One day, there is a murky oil substance on the shore of one of the United States’ greatest lakes, and the next day, it’s gone! That is exactly what happened at Lake Michigan’s Porter Beach at Indiana Dunes National Lakeshore last month!
An article on the Mother Nature Network’s website (mnn.com) revealed that swimmers at Porter Beach were “covered in an oily substance and there was a silver sheen on the lake” last month. It was gone without a trace by the next day.
Dan Goldblatt, a spokesman for the Department of Environmental Management, stated that preliminary tests indicate the slippery sludge consisted of D-gluconic acid, a mild acid used to clean metals, and tricalcium orthophosphate, an additive found in food and fertilizers.
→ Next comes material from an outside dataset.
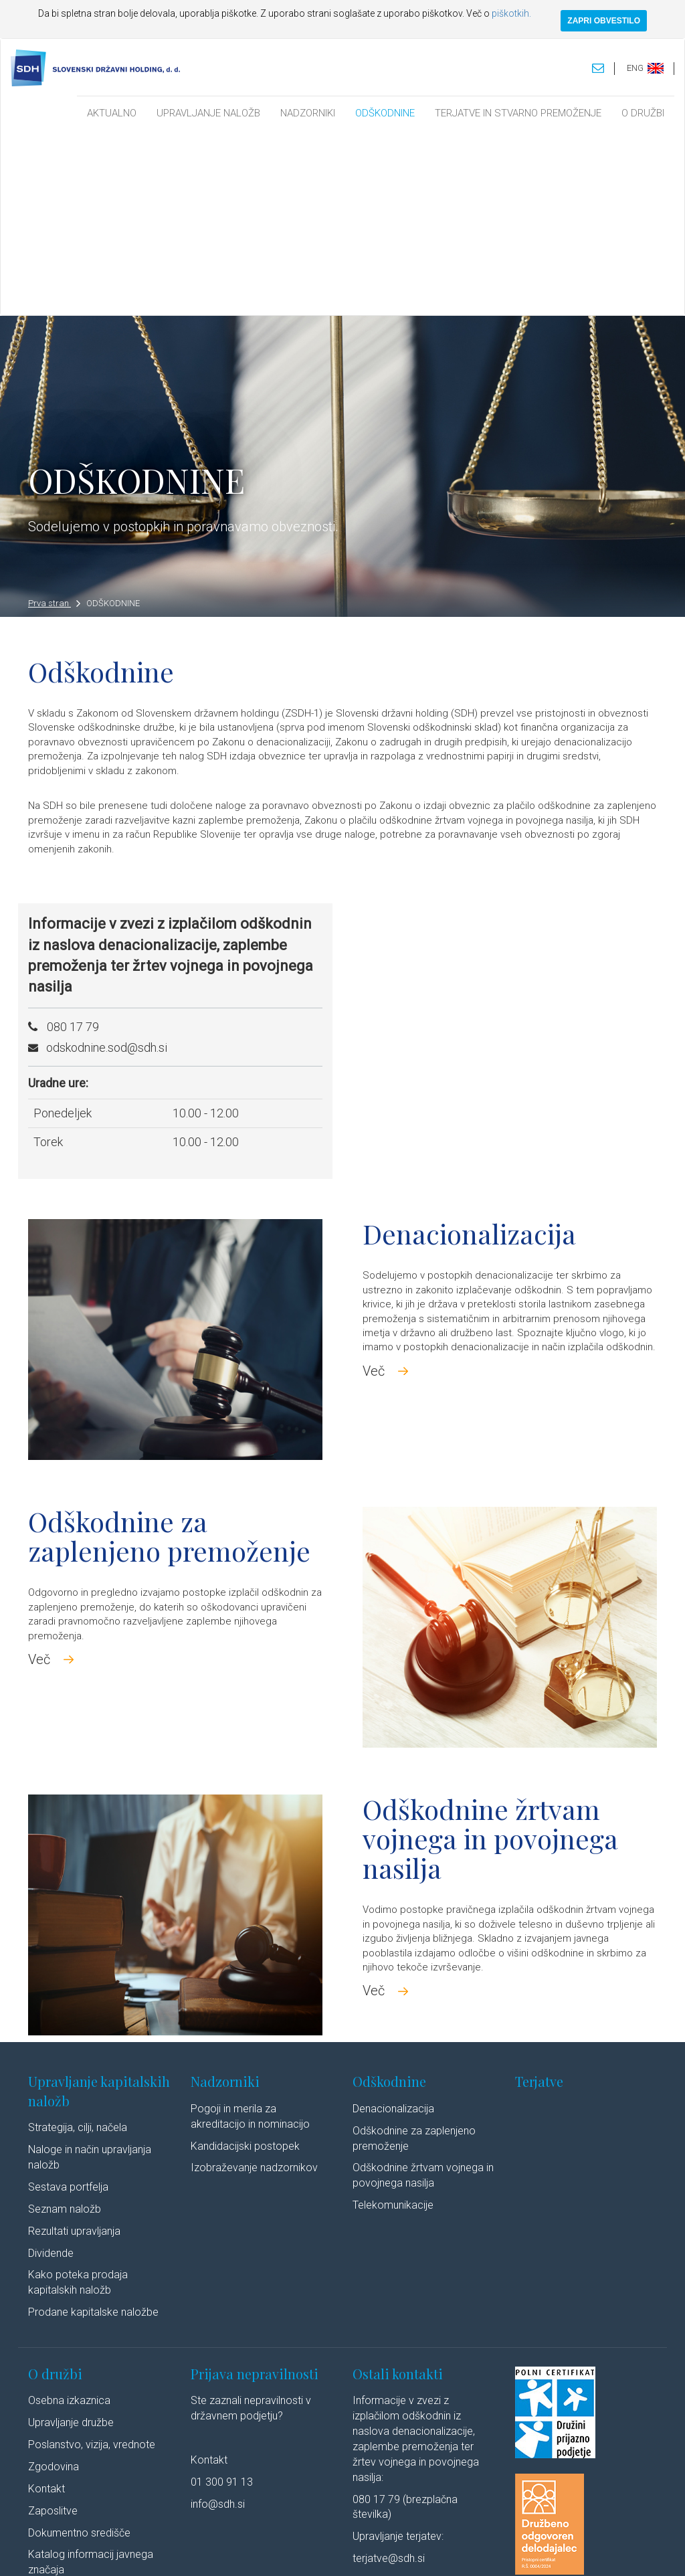  I want to click on Osebna izkaznica, so click(69, 2217).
But, where did it come from? The beach was checked the next day, and there was no evidence of the mystery sludge. Even with the initial reports minimizing any toxic danger, they don’t know enough about the substance–or even where it went–to make a final determination. Although, scientists did examine the water samples to see if water organisms were dying as a result of exposure to the substance, and it turned out that none of the local water organisms were affected.
The article also stated “the Coast Guard’s safety marine unit in Chicago has reviewed a week’s worth of video showing vessels in the Port of Indiana, but have not seen anything spilling from the ships, according to Petty Officer 3rd Class Christopher Yaw.”
As of today, the source of the substance remains unknown and beachgoers and scientists are still perplexed as to where the substance originated and where it went. Keep an eye out in Montana lakes and rivers for a mystery slime, because if it is something that is showing up nationwide, it will be worth reporting!